(Page-level text extractions)
____

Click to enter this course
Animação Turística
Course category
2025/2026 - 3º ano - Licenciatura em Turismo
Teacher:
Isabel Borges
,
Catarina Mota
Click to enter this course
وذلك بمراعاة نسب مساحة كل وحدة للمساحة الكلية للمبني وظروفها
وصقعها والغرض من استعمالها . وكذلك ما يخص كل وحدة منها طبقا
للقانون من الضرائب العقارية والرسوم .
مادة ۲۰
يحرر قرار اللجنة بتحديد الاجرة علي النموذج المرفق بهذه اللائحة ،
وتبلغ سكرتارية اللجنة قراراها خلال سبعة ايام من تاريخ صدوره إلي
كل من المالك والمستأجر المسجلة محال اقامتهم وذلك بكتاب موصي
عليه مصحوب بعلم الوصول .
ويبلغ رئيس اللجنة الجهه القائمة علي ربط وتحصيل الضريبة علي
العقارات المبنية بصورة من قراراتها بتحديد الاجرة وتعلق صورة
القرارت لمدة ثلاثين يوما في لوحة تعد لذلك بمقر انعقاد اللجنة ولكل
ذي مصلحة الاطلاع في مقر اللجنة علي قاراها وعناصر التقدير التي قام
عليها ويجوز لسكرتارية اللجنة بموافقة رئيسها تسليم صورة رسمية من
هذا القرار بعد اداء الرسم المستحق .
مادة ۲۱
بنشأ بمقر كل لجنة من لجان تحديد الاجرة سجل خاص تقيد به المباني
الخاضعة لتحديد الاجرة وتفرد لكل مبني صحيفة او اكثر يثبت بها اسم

____

Exercise details - Only the lines from the one containing "وتبلغ سكرتارية اللجنة" to the end of the data should be printed, exactly as they stand.

Task answer -
وتبلغ سكرتارية اللجنة قراراها خلال سبعة ايام من تاريخ صدوره إلي
كل من المالك والمستأجر المسجلة محال اقامتهم وذلك بكتاب موصي
عليه مصحوب بعلم الوصول .
ويبلغ رئيس اللجنة الجهه القائمة علي ربط وتحصيل الضريبة علي
العقارات المبنية بصورة من قراراتها بتحديد الاجرة وتعلق صورة
القرارت لمدة ثلاثين يوما في لوحة تعد لذلك بمقر انعقاد اللجنة ولكل
ذي مصلحة الاطلاع في مقر اللجنة علي قاراها وعناصر التقدير التي قام
عليها ويجوز لسكرتارية اللجنة بموافقة رئيسها تسليم صورة رسمية من
هذا القرار بعد اداء الرسم المستحق .
مادة ۲۱
بنشأ بمقر كل لجنة من لجان تحديد الاجرة سجل خاص تقيد به المباني
الخاضعة لتحديد الاجرة وتفرد لكل مبني صحيفة او اكثر يثبت بها اسم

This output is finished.